Spring is blossoming across Kentucky and refugees who have resettled in Bowling Green are planting seeds of vegetables common in their native countries.

A greenhouse is a welcoming place to  bring together people - and plants - from Asia, Africa and America.

The greenhouse at Bowling Green Housing Authority is vibrant with the shiny leaves of butterhead and romaine lettuce, and beans with bright magenta shells.

On a recent spring day, Angele Niyonzima was in the greenhouse planting seeds in small trays.

“It’s almost times to grow, so we come here to start getting ready,” she said. 

Niyonzima was raised in Burundi until she was 14. Then she was in a refugee camp for 10 years in the Central African Republic. She’s 38 years old, has lived in Bowling Green for 14 years, and works at Dart Container in Horse Cave.

Some of the seeds she’s been planting are common to both America and Africa, such as eggplant, pumpkin, some beans and sweet potato.

Niyonzima said there are more edible parts of the plants than are usually eaten in the U.S.

“Like sweet potato, we like that because we eat the leaves," said said. "And the pumpkin leaves. Pumpkin, we like the leaves.”

She said she can’t find those leaves in stores here and she likes to steam or sautethe fresh leaves or use them in a sauce. 

Credit Rhonda J. Miller
Steve Anderson, Farm Manager for the Bowling Green Housing Authority, manages the greenhouse.

Niyonzima coordinates planting with Bowling Green Housing Authority Farm Manager Steve Anderson. He points out one of his favorites - a showstopper - the magenta shell bean with an understated name. 

“They call it red bean. You see I’ve trellised one. They call it KuBaySae. It is a pea," said Anderson. "So, you see we have green ones and red ones.”

Those red beans are native to southeast Asia and are popular among the Karenni, one of the small ethnic groups located in Burma,” said Anderson.

Many of the specialty crops are planted and harvested by refugees for their families, with some also put on sale to the community. 

“Yes, we do sell it to bring money in," said Anderson. "Last year we raised 5,000 tabasco pepper plants and sold quite a bit of them.”

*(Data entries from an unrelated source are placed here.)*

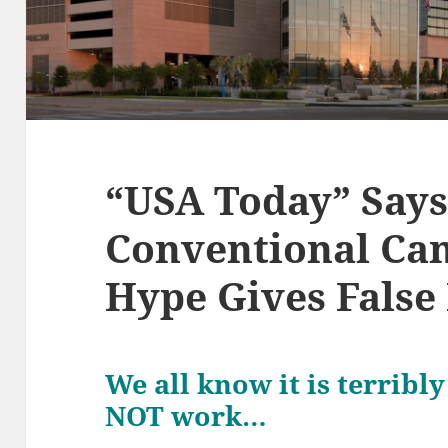
“USA Today” Says
Conventional Ca
Hype Gives Fals
We all know it is terrib
NOT work…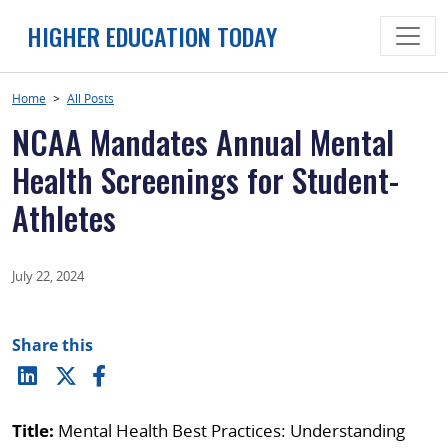
Skip
HIGHER EDUCATION TODAY
to
content
Home
>
All Posts
NCAA Mandates Annual Mental
Health Screenings for Student-
Athletes
July 22, 2024
Share this
Title:
Mental Health Best Practices: Understanding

April Memeh is also in the greenhouse and she’s already planted one tray of tabasco seeds. Now she’s starting on a new tray of a different kind of spice. She said it's called 'Thai chili.'

“I like it better than tabasco," she said. "Tabasco is too hot."

April Memeh, left, and her sister, Sue Memeh, plant seeds at the Bowling Green Housing Authority greenhouse.

Memeh was born in Burma, but raised from the age of two in a refugee camp in Thailand. She’s 28 and has lived in Bowling Green for 10 years.

She said many plants common to southeast Asia are being grown in the greenhouse.

Watercress," said Memeh.

Anderson said he calls it Thai water spinach.

"I think you all call it spinach, but we call it watercress. You can eat it raw. You can make salad out of it or you can also cook as a soup,” said Memeh.

She points out other plants in the greenhouse that are frequently used in Asian cultures.

“Yes, we planted lemongrass over there,” she said.  

Memeh said she thinks it’s important to have these kinds of vegetables here, ones that are common in Thailand and other home countires of the refugees.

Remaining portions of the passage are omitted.